WHAT TO DO:
Would you set down the data that follows, word for word, without any pictures?
□ □ □ □ □
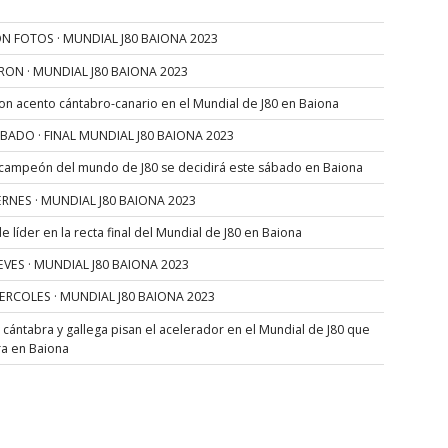
N FOTOS · MUNDIAL J80 BAIONA 2023
RON · MUNDIAL J80 BAIONA 2023
con acento cántabro-canario en el Mundial de J80 en Baiona
SÁBADO · FINAL MUNDIAL J80 BAIONA 2023
 campeón del mundo de J80 se decidirá este sábado en Baiona
VIERNES · MUNDIAL J80 BAIONA 2023
 líder en la recta final del Mundial de J80 en Baiona
JUEVES · MUNDIAL J80 BAIONA 2023
MIERCOLES · MUNDIAL J80 BAIONA 2023
s cántabra y gallega pisan el acelerador en el Mundial de J80 que
ra en Baiona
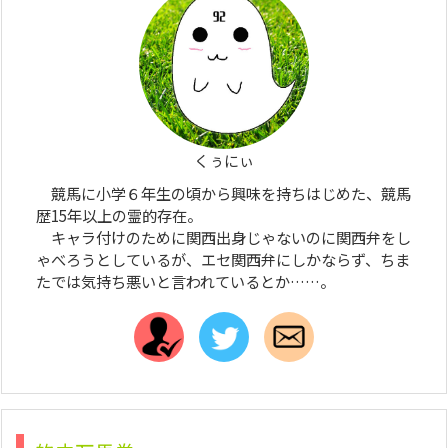
くぅにぃ
競馬に小学６年生の頃から興味を持ちはじめた、競馬
歴15年以上の霊的存在。
キャラ付けのために関西出身じゃないのに関西弁をし
ゃべろうとしているが、エセ関西弁にしかならず、ちま
たでは気持ち悪いと言われているとか……。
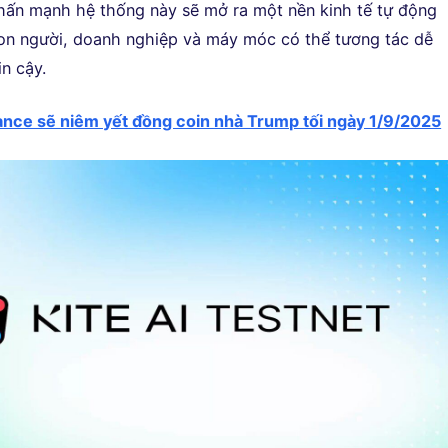
hấn mạnh hệ thống này sẽ mở ra một nền kinh tế tự động
con người, doanh nghiệp và máy móc có thể tương tác dễ
n cậy.
ance sẽ niêm yết đồng coin nhà Trump tối ngày 1/9/2025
□ □ □ □ □
YOUR SOLUTION:
N FOTOS · MUNDIAL J80 BAIONA 2023
RON · MUNDIAL J80 BAIONA 2023
con acento cántabro-canario en el Mundial de J80 en Baiona
SÁBADO · FINAL MUNDIAL J80 BAIONA 2023
 campeón del mundo de J80 se decidirá este sábado en Baiona
VIERNES · MUNDIAL J80 BAIONA 2023
 líder en la recta final del Mundial de J80 en Baiona
JUEVES · MUNDIAL J80 BAIONA 2023
MIERCOLES · MUNDIAL J80 BAIONA 2023
s cántabra y gallega pisan el acelerador en el Mundial de J80 que
ra en Baiona
くぅにぃ
競馬に小学６年生の頃から興味を持ちはじめた、競馬
歴15年以上の霊的存在。
キャラ付けのために関西出身じゃないのに関西弁をし
ゃべろうとしているが、エセ関西弁にしかならず、ちま
たでは気持ち悪いと言われているとか……。
hấn mạnh hệ thống này sẽ mở ra một nền kinh tế tự động
con người, doanh nghiệp và máy móc có thể tương tác dễ
n cậy.
ance sẽ niêm yết đồng coin nhà Trump tối ngày 1/9/2025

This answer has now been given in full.